Image courtesy of Adweek
Much has been made this week about the news from Google that the self-driving car is advancing along at a right steady pace. In fact, they showed footage of people giving their latest demonstrator, a rather cute little thing with a a slightly doe-eyed face on it and has no steering wheel or pedals, a spin. Many people, particularly car enthusiasts, lament it as the first nail in the coffin of the American car culture. Others whinged at the potential legal ramifications and debated the issue of legal liability in case the self-driving car was involved in an accident. Whatever the reason, people saw lots of negatives in this technology instead of seeing the potential positives this has for just about every possible road user.

For those of us who are serious drivers, this is potentially a wonderful development. All of those people who want nothing more than to be able to do everything other than drive during their daily commutes can now choose to do so safely while the car navigates them to their destination which minimal input from them. Taking these distracted drivers out of the general flow of traffic is likely to reduce congestion for everyone else and will hopefully reduce the accident rates caused by inattentive driving. Additionally, since it would be possible to program these cars so that they help optimize traffic flow, their presence could actually have a traffic calming effect by helping to limit the accordion effect that frequently snarls heavily congested freeways. Finally, they can be programmed to provide unparalleled efficiency which means, hopefully, more fuel for the rest of us when we want it.

For cyclists, the early videos of the underlying tech in Google's self-driving cars shows that they are programmed to allow for tremendous deference to cyclists and pedestrians. It senses the presence of cyclists on the road and decreases speed to give sufficient space while scanning the opposing traffic for an appropriate opening in which to make a pass. This means that many of those dangerous car and cyclist interactions, many of which can escalate nearly to blows, will be reduced as the car will simply adjust to allow a greater cushion around the cyclist. That will mean safer and, with the reduced congestion and fewer inattentive drivers, more enjoyable rides. Also, with hopefully less congestion to contend with, municipalities can continue to expand cycling infrastructure to allow for greater use of cycling as a means of transportation and not just recreation.

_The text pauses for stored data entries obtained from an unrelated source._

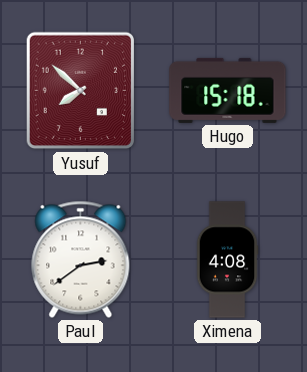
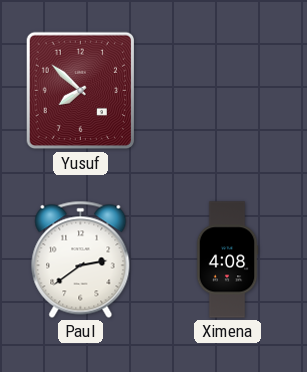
Hugo: 15:18 -> none
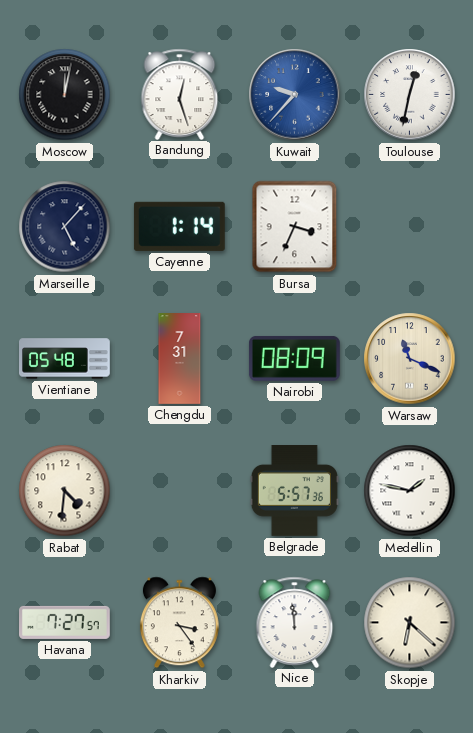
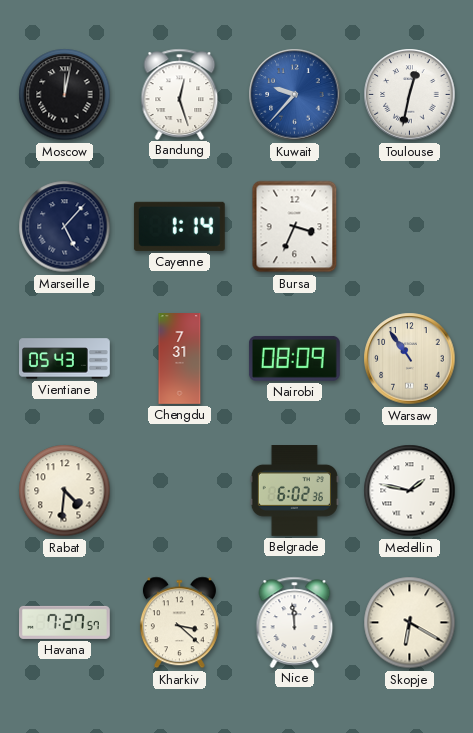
Vientiane: 05:48 -> 05:43
Warsaw: 11:19 -> 10:54
Belgrade: 5:57 -> 6:02
Kharkiv: 3:24 -> 3:22
Skopje: 6:22 -> 6:20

Sure, the technology is not fully mature just yet, but it is not as if Google is putting huge numbers of these cars out on the streets and having us unwittingly interacting with them. They are still working through and continuing to refine the technology while working out the policy and liability implications in the process. This is an exciting development and could provide transportation options for those people who had been relegated to relying on others in the past. It does indeed open the door to a society where individual car ownership is far less prevalent, but that is not necessarily a bad thing. Fewer individuals owning cars is going to be better for the environment and will continue to help reduce congestion. This also might encourage an increase in spending on public transportation infrastructure that this country needs so badly and improve road conditions for those of us who want to continue to make use of them.

In time, we will see how things all play out. I am doubtful that in my lifetime, we will see the majority of Americans transition to having self-driving cars, but their proliferation is something to be looked upon with excitement, not anxiety.